Karl-Markus Gauß: "Abenteuerliche Reise durch mein Zimmer"
Paul Zsolnay Verlag, Wien 2019
221 Seiten, 22 Euro
Expedition in den eigenen vier Wänden
06:36 Minuten
Eine Bibliothek und Gegenstände wie ein Brieföffner oder Überseekoffer sind Startpunkte für die "Abenteuerliche Reise durch mein Zimmer". Karl-Markus Gauß erzählt von seiner Familie, historischen Ereignissen und aus dem Alltag eines Schriftstellers.
Das Salzburger Haus, in dem Karl-Markus Gauß in einer geräumigen Wohnung lebt, wurde 1896 gebaut. Eingezogen ist er dort vor Jahrzehnten mit Frau und zwei kleinen Kindern, inzwischen sind Tochter und Sohn erwachsen und ausgezogen.

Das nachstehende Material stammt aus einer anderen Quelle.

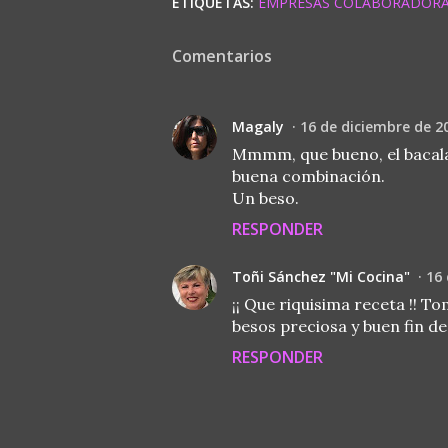
ETIQUETAS:
EMPRESAS COLABORADOR
Comentarios
Magaly
16 de diciembre de 20
Mmmm, que bueno, el bacala
buena combinación.
Un beso.
RESPONDER
Toñi Sánchez "Mi Cocina"
16 
¡¡ Que riquisima receta !! Tom
besos preciosa y buen fin d
RESPONDER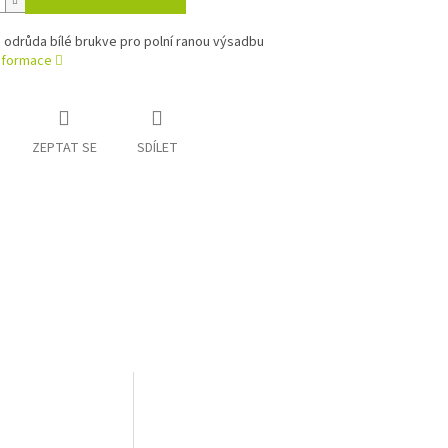
 odrůda bílé brukve pro polní ranou výsadbu
informace
ZEPTAT SE
SDÍLET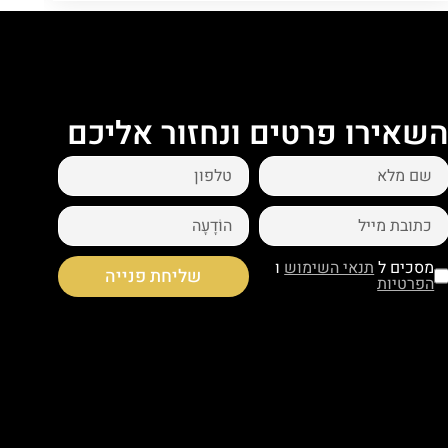
שאירו פרטים ונחזור אליכם
מסכים ל
תנאי השימוש
ו
שליחת פנייה
הפרטיות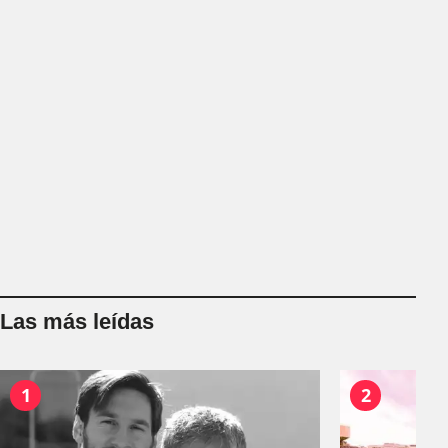
Las más leídas
1
2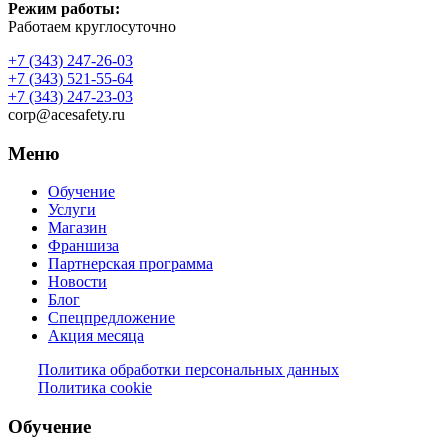
Режим работы:
Работаем круглосуточно
+7 (343) 247-26-03
+7 (343) 521-55-64
+7 (343) 247-23-03
corp@acesafety.ru
Меню
Обучение
Услуги
Магазин
Франшиза
Партнерская программа
Новости
Блог
Спецпредложение
Акция месяца
Политика обработки персональных данных
Политика cookie
Обучение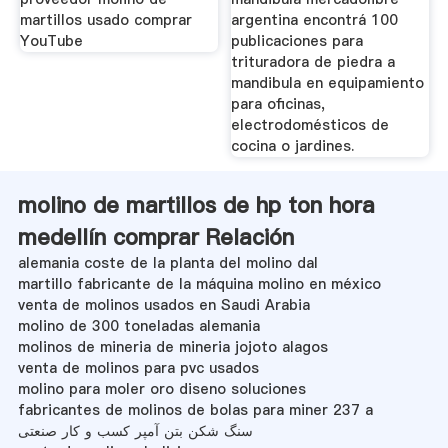
martillos usado comprar
argentina encontrá 100
YouTube
publicaciones para
trituradora de piedra a
mandibula en equipamiento
para oficinas,
electrodomésticos de
cocina o jardines.
molino de martillos de hp ton hora
medellín comprar Relación
alemania coste de la planta del molino dal
martillo fabricante de la máquina molino en méxico
venta de molinos usados en Saudi Arabia
molino de 300 toneladas alemania
molinos de mineria de mineria jojoto alagos
venta de molinos para pvc usados
molino para moler oro diseno soluciones
fabricantes de molinos de bolas para miner 237 a
سنگ شکن بتن آمپر کسب و کار صنعتی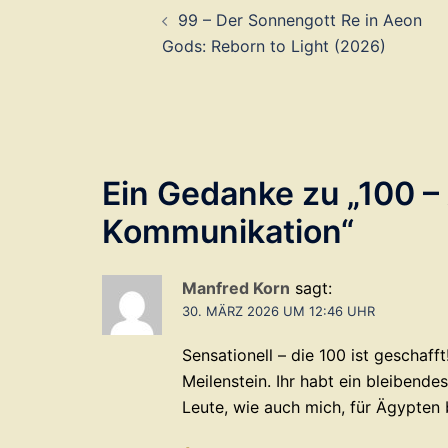
99 – Der Sonnengott Re in Aeon
Gods: Reborn to Light (2026)
Ein Gedanke zu „
100 –
Kommunikation
“
Manfred Korn
sagt:
30. MÄRZ 2026 UM 12:46 UHR
Sensationell – die 100 ist geschaf
Meilenstein. Ihr habt ein bleibend
Leute, wie auch mich, für Ägypten 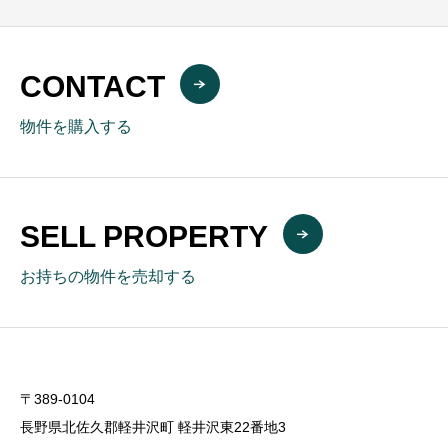
CONTACT
物件を購入する
SELL PROPERTY
お持ちの物件を売却する
〒389-0104
長野県北佐久郡軽井沢町 軽井沢東22番地3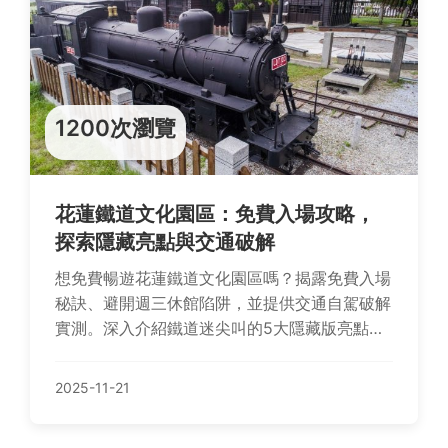
1200次瀏覽
花蓮鐵道文化園區：免費入場攻略，
探索隱藏亮點與交通破解
想免費暢遊花蓮鐵道文化園區嗎？揭露免費入場
秘訣、避開週三休館陷阱，並提供交通自駕破解
實測。深入介紹鐵道迷尖叫的5大隱藏版亮點，
以及走路可達的順遊景點如文化創意產業園區、
時光1939二手書店和溝仔尾夜市。從省錢老司
2025-11-21
機建議到Q&A快問快答，解決您所有旅遊疑問！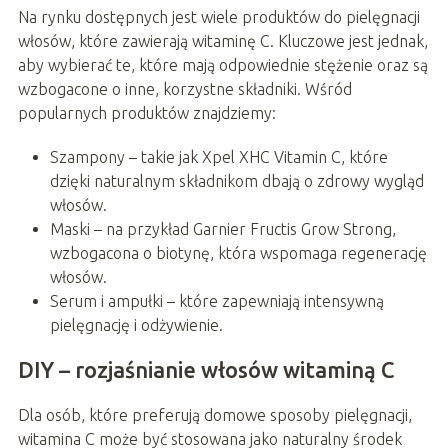
Na rynku dostępnych jest wiele produktów do pielęgnacji
włosów, które zawierają witaminę C. Kluczowe jest jednak,
aby wybierać te, które mają odpowiednie stężenie oraz są
wzbogacone o inne, korzystne składniki. Wśród
popularnych produktów znajdziemy:
Szampony – takie jak Xpel XHC Vitamin C, które
dzięki naturalnym składnikom dbają o zdrowy wygląd
włosów.
Maski – na przykład Garnier Fructis Grow Strong,
wzbogacona o biotynę, która wspomaga regenerację
włosów.
Serum i ampułki – które zapewniają intensywną
pielęgnację i odżywienie.
DIY – rozjaśnianie włosów witaminą C
Dla osób, które preferują domowe sposoby pielęgnacji,
witamina C może być stosowana jako naturalny środek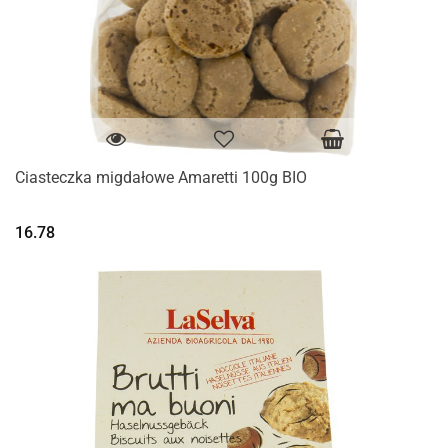
Ciasteczka migdałowe Amaretti 100g BIO
16.78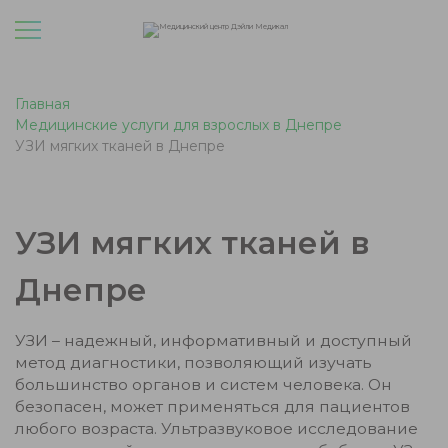
Главная
Медицинские услуги для взрослых в Днепре
УЗИ мягких тканей в Днепре
УЗИ мягких тканей в
Днепре
УЗИ – надежный, информативный и доступный
метод диагностики, позволяющий изучать
большинство органов и систем человека. Он
безопасен, может применяться для пациентов
любого возраста. Ультразвуковое исследование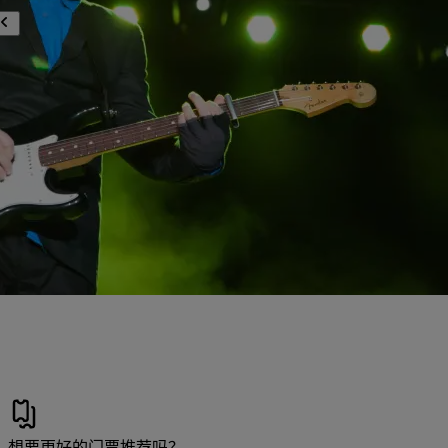
想要更好的门票推荐吗？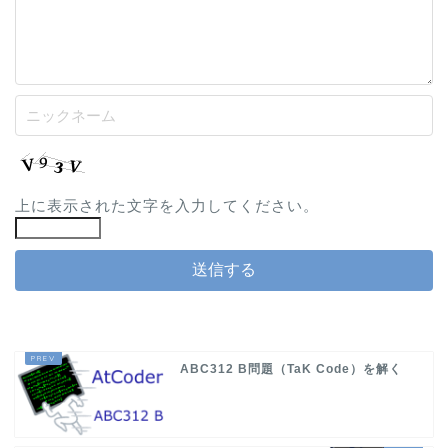
上に表示された文字を入力してください。
ABC312 B問題（TaK Code）を解く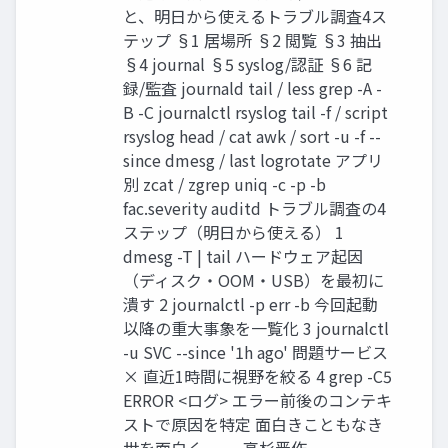
と、明日から使えるトラブル調査4ス
テップ §1 居場所 §2 閲覧 §3 抽出
§4 journal §5 syslog/認証 §6 記
録/監査 journald tail / less grep -A -
B -C journalctl rsyslog tail -f / script
rsyslog head / cat awk / sort -u -f --
since dmesg / last logrotate アプリ
別 zcat / zgrep uniq -c -p -b
fac.severity auditd トラブル調査の4
ステップ（明日から使える） 1
dmesg -T | tail ハードウェア起因
（ディスク・OOM・USB）を最初に
潰す 2 journalctl -p err -b 今回起動
以降の重大事象を一覧化 3 journalctl
-u SVC --since '1h ago' 問題サービス
× 直近1時間に視野を絞る 4 grep -C5
ERROR <ログ> エラー前後のコンテキ
ストで原因を特定 面白きこともなき
世を面白く ── 高杉晋作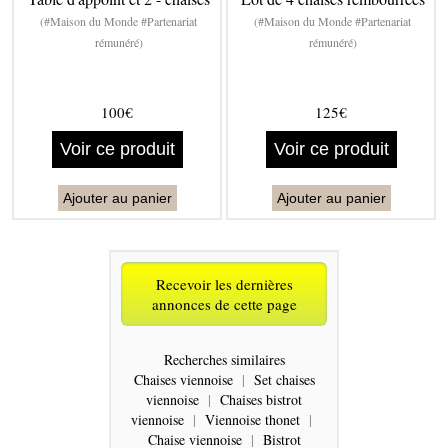
(#Maison du Monde #Partenariat
(#Maison du Monde #Partenariat
rémunéré)
rémunéré)
100€
125€
Voir ce produit
Voir ce produit
Ajouter au panier
Ajouter au panier
Recevoir les dernières
annonces de cette page
Recherches similaires
Chaises viennoise
|
Set chaises
viennoise
|
Chaises bistrot
viennoise
|
Viennoise thonet
|
Chaise viennoise
|
Bistrot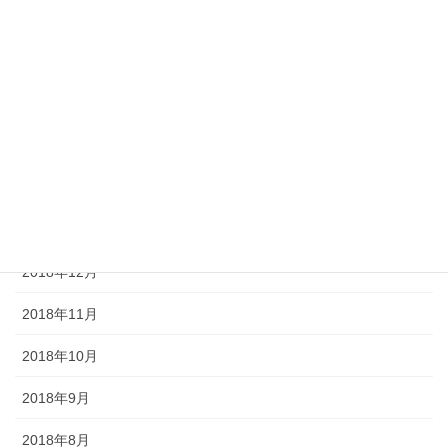
2019年6月
2019年5月
2019年4月
2019年3月
2019年2月
2019年1月
2018年12月
2018年11月
2018年10月
2018年9月
2018年8月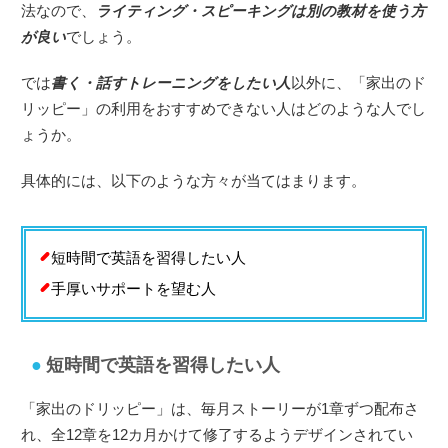
法なので、
ライティング・スピーキングは別の教材を使う方
が良い
でしょう。
では
書く・話すトレーニングをしたい人
以外に、「家出のド
リッピー」の利用をおすすめできない人はどのような人でし
ょうか。
具体的には、以下のような方々が当てはまります。
短時間で英語を習得したい人
手厚いサポートを望む人
短時間で英語を習得したい人
「家出のドリッピー」は、毎月ストーリーが1章ずつ配布さ
れ、全12章を12カ月かけて修了するようデザインされてい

Das Ehepaar hat viel Platz, ist umgeben von einer umfangreichen Bibliothek – und vielen Erinnerungs-Gegenständen. Da liegt etwa ein Brieföffner mit einem Messinggriff auf dem Tisch, der Anlass bietet, über eine alte Firma nachzusinnen und von deren Gründervater zu erzählen. Im Zusammenhang mit all diesen Gegenständen – einem Überseekoffer oder einem Anspitzer etwa – liest man den tröstlichen Satz: "Es gibt Dinge, die braucht man nicht, und deswegen kommt man ohne sie nicht aus."
Das Motto dieses klugen geschichts- und geschichtensatten Buchs stammt von Xavier de Maistre. Der war 1795 wegen eines Duells zu Hausarrest verurteilt worden und hatte sich entschlossen, "die Bestrafung als Geschenk zu nehmen". Seine "Reise um mein Zimmer" ist für Gauß ebenso Vorbild und Orientierung wie das zweibändige Werk von Sophie La Roche "Mein Schreibtisch".
Begegnungen mit Büchern und Schriftstellern
Überhaupt geht es in diesem Expeditionsbericht aus der privaten Welt immer wieder um Begegnungen mit Büchern und Schriftstellern. Gauß nimmt ein Buch des vergessenen Autors Klaus Stiller aus dem Regal oder erinnert an den ebenso vergessenen Dichter Albert Ehrenstein. Er schreibt eine berührende Hommage an einen früh verstorbenen Schulfreund und eine an seinen alten Onkel aus Amerika, der auf der lang ersehnten Venedig-Reise das Hotelbett wegen Krankheit hüten musste. Ein Aschenbecher aus Murano ist von diesem Aufenthalt geblieben.
Menschen und Ereignisse werden durch Gegenstände lebendig, Familiengeschichten etwa durch ein altes Kochbuch oder einen Koffer. Es geht um die Vorfahren des Autors, die Donauschwaben waren, und um die seiner Frau, die aus Südtirol stammten, es dort zu Wohlstand gebracht hatten und unter Mussolini zwangsweise das Land verlassen mussten. Diese Spurensuchen machen die Zimmerreise zum kenntnisreichen und spannenden Geschichtsbuch. In anderen Exkursen – etwa über das Warten, den Wein oder die Vertreibung des Briefs aus der digitalen Welt – erlebt man den Autor als genauen Beobachter und wehmütigen Zeitdiagnostiker.
Fähig sein, ruhig in einem Zimmer zu bleiben
In und mit diesem ungewöhnlichen Reisebericht erfährt man von der großen Welt, die sich im Kleinen verbirgt. Natürlich kommt auch der oft zitierten Satz von Blaise Pascal vor, wonach alles Unglück der Menschen daher rühre, "dass sie nicht willens und fähig seien, ruhig in einem Zimmer zu bleiben, und stets hinaus in die Welt drängten". Aber Karl-Markus Gauß, der im Mai 65 Jahre alt wird, folgt dem Verdikt nicht, fragt vielmehr nach den rührigen Menschen, die das Haus ja erst einmal bauen mussten, in dem der asketische Philosoph dann ruhig in seinem Zimmer sitzen bleiben konnte.
Der Autor erzählt mit und in diesem persönlichen, aber nie indiskreten Buch auf eindrückliche Weise davon, was ihn und sein Leben und sein Schreiben ausmacht. Dass er Duschhauben sammelt, ist jedenfalls mehr als eine Sammler-Schrulle.